AIDS patients are using marijuana to control nausea, so they don't vomit up the 40-odd pills they have to take every day. In 2000, when a judge forbade writer and AIDS patient Peter McWilliams from using marijuana, he threw up his "AIDS cocktail," choked on his vomit and died.

The word "cocktail," makes Hiatt bristle. "It's not a damned cocktail. This is chemotherapy for life."

McWilliams had been ordered to use Marinol, a drug with one of marijuana's active ingredients. Hiatt says he has a client right now ordered by a judge to use Marinol.

"It makes my client really stoned, and he doesn't want that," Hiatt says. "It's expensive. It costs $10 to $20 a pill. Why use it when you can grow a house plant?"

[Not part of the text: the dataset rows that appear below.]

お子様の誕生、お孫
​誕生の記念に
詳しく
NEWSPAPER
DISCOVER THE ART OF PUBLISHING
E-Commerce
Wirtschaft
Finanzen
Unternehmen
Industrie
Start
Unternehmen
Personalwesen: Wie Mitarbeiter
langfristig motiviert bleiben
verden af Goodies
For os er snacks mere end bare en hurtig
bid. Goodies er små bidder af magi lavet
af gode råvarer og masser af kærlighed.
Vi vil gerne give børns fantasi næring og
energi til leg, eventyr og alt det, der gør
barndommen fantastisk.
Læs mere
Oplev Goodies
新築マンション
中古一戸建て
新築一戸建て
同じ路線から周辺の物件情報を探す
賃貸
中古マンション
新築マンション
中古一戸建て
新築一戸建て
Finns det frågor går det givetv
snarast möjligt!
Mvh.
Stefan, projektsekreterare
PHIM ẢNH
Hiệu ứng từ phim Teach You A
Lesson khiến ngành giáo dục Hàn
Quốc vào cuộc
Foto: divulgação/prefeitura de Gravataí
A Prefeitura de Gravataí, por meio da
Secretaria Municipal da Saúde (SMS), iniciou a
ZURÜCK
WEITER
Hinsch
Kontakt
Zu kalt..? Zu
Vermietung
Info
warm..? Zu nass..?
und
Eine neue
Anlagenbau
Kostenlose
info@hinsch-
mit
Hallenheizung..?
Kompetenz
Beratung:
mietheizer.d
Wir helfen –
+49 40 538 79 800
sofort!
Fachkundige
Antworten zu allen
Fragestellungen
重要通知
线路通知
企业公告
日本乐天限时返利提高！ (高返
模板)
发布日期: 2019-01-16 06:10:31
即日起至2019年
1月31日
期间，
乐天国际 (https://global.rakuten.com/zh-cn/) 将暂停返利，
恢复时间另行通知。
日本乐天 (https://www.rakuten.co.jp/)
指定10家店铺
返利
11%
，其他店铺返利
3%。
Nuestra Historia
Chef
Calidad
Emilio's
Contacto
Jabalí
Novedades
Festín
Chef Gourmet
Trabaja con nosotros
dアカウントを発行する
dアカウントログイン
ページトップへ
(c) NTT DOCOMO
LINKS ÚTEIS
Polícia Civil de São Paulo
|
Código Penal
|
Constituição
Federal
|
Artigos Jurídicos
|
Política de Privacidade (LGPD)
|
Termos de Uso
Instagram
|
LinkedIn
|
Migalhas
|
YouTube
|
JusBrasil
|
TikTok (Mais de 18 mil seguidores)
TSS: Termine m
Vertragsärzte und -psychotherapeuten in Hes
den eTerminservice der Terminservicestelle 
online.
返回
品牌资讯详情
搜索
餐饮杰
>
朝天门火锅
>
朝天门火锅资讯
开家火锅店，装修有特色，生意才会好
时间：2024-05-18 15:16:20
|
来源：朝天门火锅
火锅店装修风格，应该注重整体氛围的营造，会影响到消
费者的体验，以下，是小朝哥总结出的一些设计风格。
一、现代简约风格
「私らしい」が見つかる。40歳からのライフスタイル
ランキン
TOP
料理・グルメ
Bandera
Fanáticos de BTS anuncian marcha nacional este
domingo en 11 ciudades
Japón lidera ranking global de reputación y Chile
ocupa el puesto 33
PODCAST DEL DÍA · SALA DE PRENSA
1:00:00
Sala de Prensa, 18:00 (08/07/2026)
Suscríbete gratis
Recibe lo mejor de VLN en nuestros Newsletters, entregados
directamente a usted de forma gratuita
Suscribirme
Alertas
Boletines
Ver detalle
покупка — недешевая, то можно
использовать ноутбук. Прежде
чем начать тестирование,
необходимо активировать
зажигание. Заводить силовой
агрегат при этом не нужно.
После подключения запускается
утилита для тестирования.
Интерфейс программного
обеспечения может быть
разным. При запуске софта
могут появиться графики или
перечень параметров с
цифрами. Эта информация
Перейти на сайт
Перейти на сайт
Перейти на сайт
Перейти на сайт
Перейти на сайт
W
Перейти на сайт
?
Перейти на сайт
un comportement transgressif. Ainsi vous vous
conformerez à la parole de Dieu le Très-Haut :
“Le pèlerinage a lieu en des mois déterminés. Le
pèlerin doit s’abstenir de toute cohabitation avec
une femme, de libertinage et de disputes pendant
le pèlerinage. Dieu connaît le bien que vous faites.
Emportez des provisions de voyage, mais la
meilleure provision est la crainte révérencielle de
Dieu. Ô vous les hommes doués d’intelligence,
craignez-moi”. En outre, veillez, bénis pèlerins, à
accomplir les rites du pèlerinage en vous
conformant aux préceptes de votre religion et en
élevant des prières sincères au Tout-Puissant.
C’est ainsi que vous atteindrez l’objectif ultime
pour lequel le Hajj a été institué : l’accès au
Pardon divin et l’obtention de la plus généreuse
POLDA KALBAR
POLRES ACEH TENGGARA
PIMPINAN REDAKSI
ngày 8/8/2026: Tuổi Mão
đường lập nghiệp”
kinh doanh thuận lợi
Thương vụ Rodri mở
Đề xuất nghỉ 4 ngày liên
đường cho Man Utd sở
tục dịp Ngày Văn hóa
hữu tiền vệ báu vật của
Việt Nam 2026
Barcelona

Hiatt's typical client is one, like Martinez, with chronic pain. Says Hiatt, "Their doctor puts them on OxyContin, morphine, one of the opiates. Their brain is in a fog because of the opiates. They're constipated. They're miserable. They say, 'I lost my life.' Then they try marijuana. It allows them to cut their opiate dose in half. Some of them eliminate it. They feel better. Their mind is clearer. They're not constipated anymore."

"I've heard that story five hundred times," Hiatt says. "Because it works."

Hiatt estimates there are 25,000 medical-marijuana patients in Washington. The state law says they can have a 60-day supply, but since 1998 it has been up to local officials to say what that is. The Department of Health will have a public hearing in Tumwater Aug. 25 on a new rule to allow patients 24 ounces of dried plant and six mature plants. And that's not enough, Hiatt insists.

"Every single medical marijuana patient I have is over these numbers," he says.

I relate Hiatt's story partly because I believe in letting these folks alone, but partly also because I had an aunt who was in sharp pain from a pinched nerve. Her doctor prescribed an opiate, which handled the pain but messed up her mind and her gut.

My aunt was the most un-stoned person I ever knew, but she told me she would have taken marijuana, or anything else, if it had killed the pain, and to hell with the government. I would be no different.